When troubleshooting equipment, first impressions are important


When troubleshooting a machinery problem, whether for an unusual vibration problem or a component failure such as a bearing or seal, first impressions from the initial machinery inspection are very important. Any troubleshooting exercise should begin with a thorough investigation of machine history - process, design, operation, maintenance, and all available machine details. These first impressions are necessary to make sure the troubleshooting team is fully armed with important data and minimize the chances of a misdiagnosis.

Many people new to the troubleshooting process have a tendency to immediately pick up tools and start working. A better approach is to put the tools down and collect first impressions.
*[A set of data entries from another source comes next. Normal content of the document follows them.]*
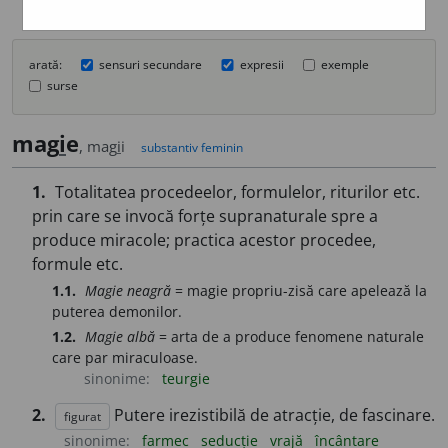
arată:
sensuri secundare
expresii
exemple
surse
mag
i
e
, mag
i
i
substantiv feminin
1.
Totalitatea procedeelor, formulelor, riturilor etc.
prin care se invocă forțe supranaturale spre a
produce miracole; practica acestor procedee,
formule etc.
1.1.
Magie neagră
= magie propriu-zisă care apelează la
puterea demonilor.
1.2.
Magie albă
= arta de a produce fenomene naturale
care par miraculoase.
sinonime:
teurgie
2.
Putere irezistibilă de atracție, de fascinare.
figurat
sinonime:
farmec
seducție
vrajă
încântare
While they might not immediately reveal the problem, they may identify a number of issues that are impacting overall reliability. Recommendations for these initial inspections include:

  1. Overall cleanliness: Good housekeeping often reveals that machinery maintenance practices are held to a higher standard. Look beyond dust to the condition of the base and foundation, piping supports, seal leaks, etc., for evidence of maintenance practices or environmental factors that negatively impact reliability. What are the expectations that a field repair can be conducted without introducing contaminants that will shorten the life of the replacement parts? 
  2. More detailed machine inspection: Start with the machine base and look for obvious signs of decay or improper anchoring. Move up to the feet and inspect the shims and hold-down bolts. Poor practices at the base often reveal a lack of quality of other repairs. Move to the shaft and drive (i.e., couplings, belts, etc.) and look for evidence of shaft damage, improper coupling assembly, and incorrect key length. While issues with these areas may not be the cause of the current problem, improvements made with the required repairs will improve machinery reliability. 
  3. If running, perform a basic vibration check: Use a simple tool such as coin with serrated edges to obtain an impression of relative machinery movement if the machine is still running. While vibration measurements tend to focus on the bearings, with coin in hand, start at the base and work up to the bearing locations to feel for unusual movement. Pay close attention to boundaries and connections such as the base-to-foundation, machine feet-to-base, and all piping and conduit. A simple condition such as a loose base-bolt can have a dramatic impact on the machine. 
  4. Keep detailed notes of the initial impressions: They will provide a comprehensive and professional report on improvements that will impact the life and reliability of the machine. While at the machine site, inspect other equipment in the area for similar issues and carefully present this information to the stakeholders. While no one likes to have their flaws revealed, a good presentation of steps that can be followed to positively impact machinery will be well received.